Engineers to study traffic data to determine causes of fatal accidents

This graphic details how fatal and severe accident patterns in California co-occur by district. California has 12 transportation districts, and the graphic presents a matrix of fatal and severe accidents on roadway segments for each district. In general, as the district number increases, the location moves southward within the state. The matrix shows geographical dissimilarities in the patterns of co-occurrence of fatals and severe injuries. Image: Penn State
Rebekka Coakley

Traffic accidents are a leading cause of death in the U.S., especially for people under the age of 25. Computer scientist Kamesh Madduri and civil engineer Venky Shankar are developing a high performance computing-based framework for the comparative evaluation of traffic safety on statewide transportation networks, which they hope will find patterns related to fatalities and severe injuries. 

“Large accident datasets contain unique patterns of fatalities and severe injuries that cannot be unmasked with limited samples. This is because fatalities and severe injuries are relatively rare — less than 5 percent — of all accidents,” said Shankar, a civil engineering professor at Penn State. “What interests me about this research is it is fundamental in terms of the computational methods being put to use to extract patterns relating to fatalities and severe injuries. It is a tool for discovery, and has the potential to provide unique insight into the contexts in which fatalities and severe injuries occur.”

Madduri and Shankar will take traffic accident data collected from police reports from the state of California and create software, using algorithms that can read these big data sets.

“We really want to mine data for an entire state,  and further do multi-state comparisons,” said Madduri, an assistant professor of computer science and engineering in Penn State’s School of Electrical Engineering and Computer Science. “As it is right now the dataset is too large. Statistical analysis of large accident datasets involves hundreds of variables, and the state-of-the-art in computational methods for estimating complex fatality models from large datasets is nonexistent. We’ll develop software to do this.”

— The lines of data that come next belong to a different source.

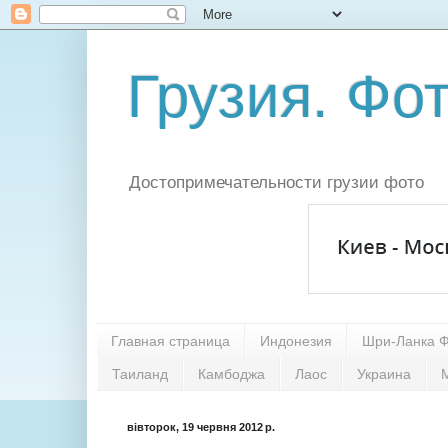
Грузия. Фот
Достопримечательности грузии фото
Главная страница
Индонезия
Шри-Ланка 
Таиланд
Камбоджа
Лаос
Украина
вівторок, 19 червня 2012 р.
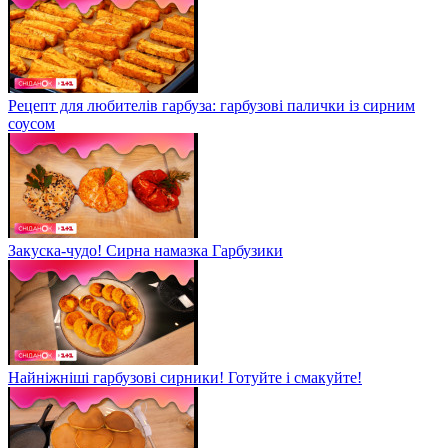
Рецепт для любителів гарбуза: гарбузові палички із сирним
соусом
Закуска-чудо! Сирна намазка Гарбузики
Найніжніші гарбузові сирники! Готуйте і смакуйте!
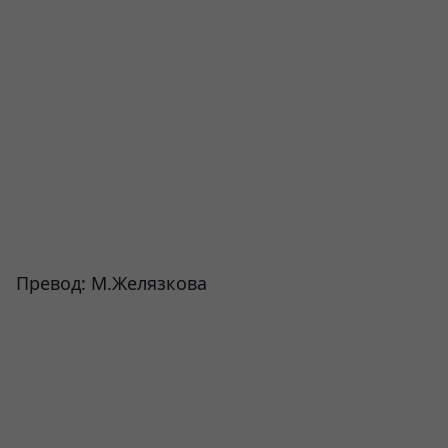
Превод: М.Желязкова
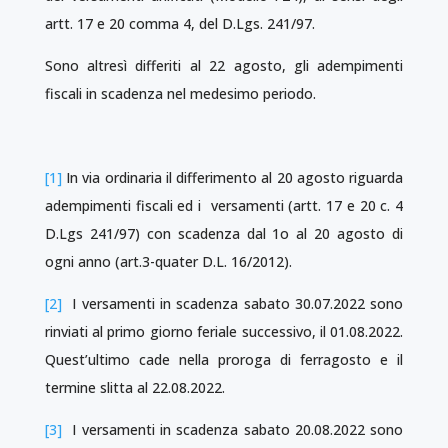
artt. 17 e 20 comma 4, del D.Lgs. 241/97.
Sono altresì differiti al 22 agosto, gli adempimenti
fiscali in scadenza nel medesimo periodo.
[1]
In via ordinaria il differimento al 20 agosto riguarda
adempimenti fiscali ed i versamenti (artt. 17 e 20 c. 4
D.Lgs 241/97) con scadenza dal 1o al 20 agosto di
ogni anno (art.3-quater D.L. 16/2012).
[2]
I versamenti in scadenza sabato 30.07.2022 sono
rinviati al primo giorno feriale successivo, il 01.08.2022.
Quest’ultimo cade nella proroga di ferragosto e il
termine slitta al 22.08.2022.
[3]
I versamenti in scadenza sabato 20.08.2022 sono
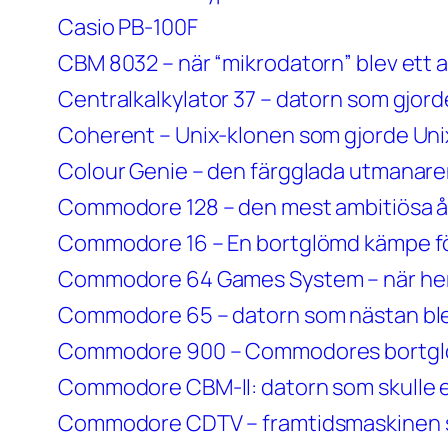
Casio PB-100F
CBM 8032 – när “mikrodatorn” blev ett a
Centralkalkylator 37 – datorn som gjorde 
Coherent – Unix-klonen som gjorde Unix
Colour Genie – den färgglada utmanar
Commodore 128 – den mest ambitiösa å
Commodore 16 – En bortglömd kämpe f
Commodore 64 Games System – när hemd
Commodore 65 – datorn som nästan ble
Commodore 900 – Commodores bortgl
Commodore CBM-II: datorn som skulle 
Commodore CDTV – framtidsmaskinen s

The computational tools the two create will be able to abstract immense amounts of accident data, from which they hope to find common causes of fatal accidents.

“Big data is big inference in this case. This is what we are after — how to infer with high confidence the factors associated with fatal and severe accidents. The second thing we want to do is to make this technique portable. We are going to work on accident data from the state of California, and then test to see if the tools we develop can retain the ‘learning’ and extract patterns in data from other states,” said Shankar. “And we want to do this fast — we are talking orders of magnitude. Right now, it takes days to do this type of analysis for a dataset with just a few thousand observations on a reasonably powerful desktop. The bottom line is if we can create a tool that is fast, and provides quick-response analysis for national safety policy, we can move one step closer to reducing fatalities and severe injuries by one half.”

This would be a massive step in national safety policy.

According to Madduri, their idea is preliminary and high-risk — no one has explored this area of data.

“We’ll be working with large, multivariate datasets and there is a substantial gap between theory and practice in this area,” said Madduri.

This exploratory research project is being funded through the College of Engineering’s Multidisciplinary Seed Grant program. Established in 2014, the program aims to help faculty attract high-impact multidisciplinary and center-level research funding from the state and federal government, industry or foundations. Madduri and Shankar’s project was one of six chosen from 34 proposals that were submitted.